珉亭に来る楽しみのひとつ、辣白菜がまず目の前の運ばれてきた。小さなお皿の上に程よい量の辣白菜。レンゲが添えられている。

「チャーハンに混ぜてもおいしいからね」

ですよね。大量に辣白菜だけ買って帰りたいくらい好きです。

「はい、チャーハンお待ち」

具は真っ赤なチャーシューと卵のみ、珉亭のピンクのチャーハンがやってきた。距離はそんなに長くないとはいえ、3駅歩いたお腹はいい具合に減っている。チャーハンにかぶりつく。あまりに急いで口に運んだものだから、パラパラのチャーハンがレンゲから逃げる。膝の上に落ちた何粒かのチャーハンを慌てて拾い集めて口にもう一度運ぶ。辛いというよりは、しっかり味のついた白菜漬。醤油、ニンニク、粉唐辛子、ごま油で味付けされた白菜は副菜にしておきたくないおいしさです。チャーハンと一緒に辣白菜もパクリ。

「はい、ラーメンお待ち」

柔らかい細い麺と鶏ガラ、ゲンコツを煮込んだ透明なスープ。優しい味のラーメン。小口切りにされたネギも全て残さず平げる。
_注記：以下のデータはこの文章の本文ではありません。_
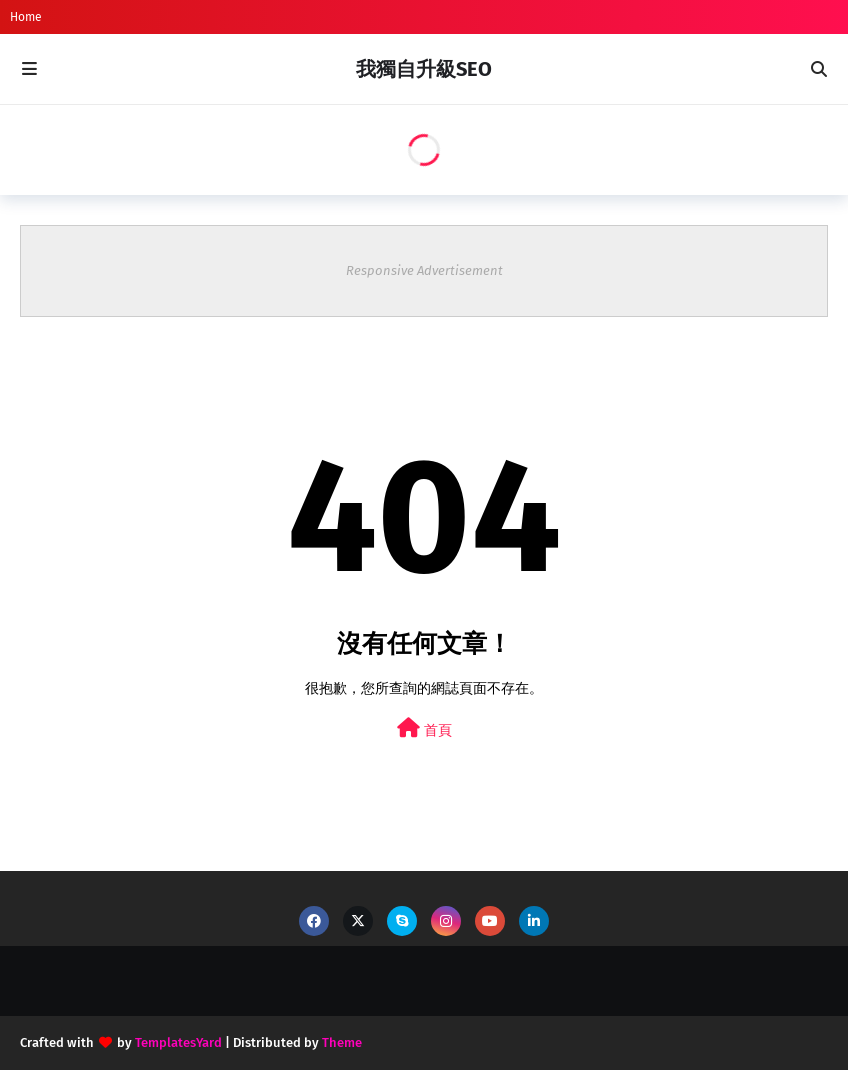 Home (26, 17)
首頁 (424, 728)
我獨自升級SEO (424, 69)
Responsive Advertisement (424, 270)
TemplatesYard (178, 1042)
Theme (342, 1042) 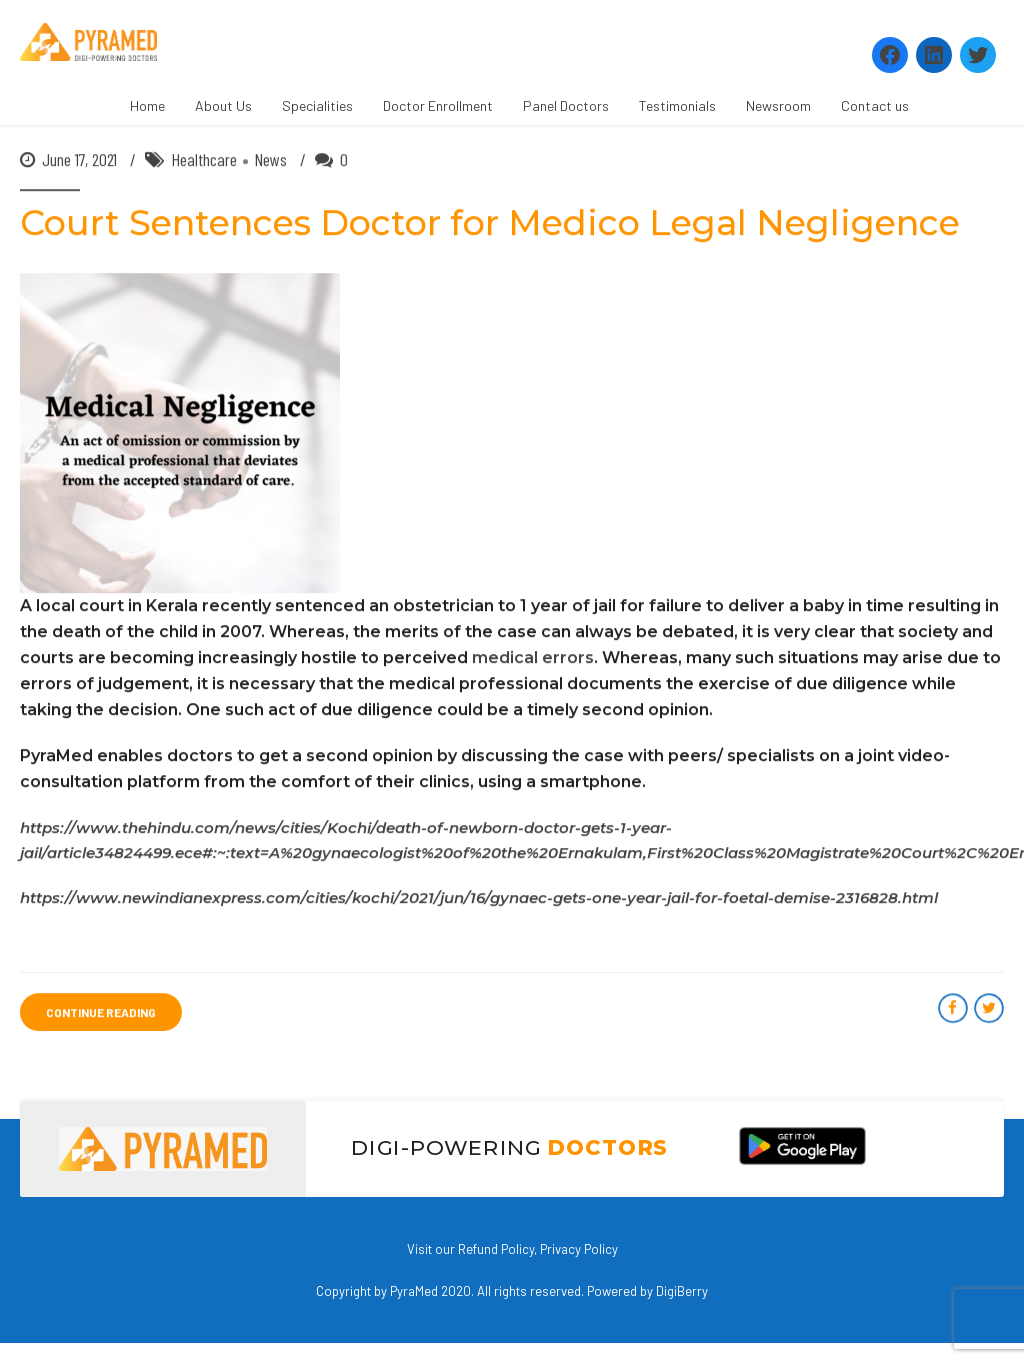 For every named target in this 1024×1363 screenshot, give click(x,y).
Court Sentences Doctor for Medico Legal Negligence (490, 223)
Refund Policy (496, 1249)
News (270, 160)
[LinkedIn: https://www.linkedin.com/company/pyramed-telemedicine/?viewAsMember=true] (934, 55)
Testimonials (677, 105)
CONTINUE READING (101, 1013)
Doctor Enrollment (438, 105)
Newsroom (778, 105)
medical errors (533, 658)
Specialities (317, 105)
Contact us (875, 105)
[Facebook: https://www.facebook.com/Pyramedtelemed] (890, 55)
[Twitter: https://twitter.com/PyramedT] (978, 55)
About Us (223, 105)
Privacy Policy (579, 1249)
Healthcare (204, 160)
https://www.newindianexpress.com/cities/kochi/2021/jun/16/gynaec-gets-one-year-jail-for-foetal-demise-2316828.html (479, 898)
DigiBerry (682, 1291)
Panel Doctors (566, 105)
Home (147, 105) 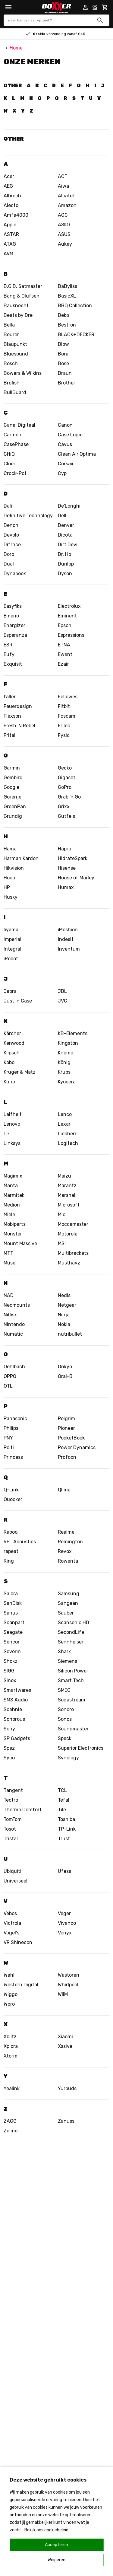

キンキンに冷えたお冷やを、ごくごく一気に飲み干す。おいしい町中華のお店って、水がおいしくないですか。はたと気がついて携帯にメモをする。

「ごちそうさまでした!」

「ありがとうございました!」

小沢健二さんのアルペジオ(きっと魔法のトンネルの先)の歌詞がふと頭に浮かぶ。ずっとずっと、ここにあって欲しいお店。ずっとご飯が炊かれて、麺が茹でられていて欲しいお店。

満腹のお腹。下北沢からは線路(があった)沿いをまっすぐ歩いて戻る。帰り道は、目的地までの到着が行きよりも早くなる。もう少しゆっくり回り道をして帰ればよかった。

あっという間に東北沢の駅に着いてしまうと、新宿のビルには明かりが灯っていました。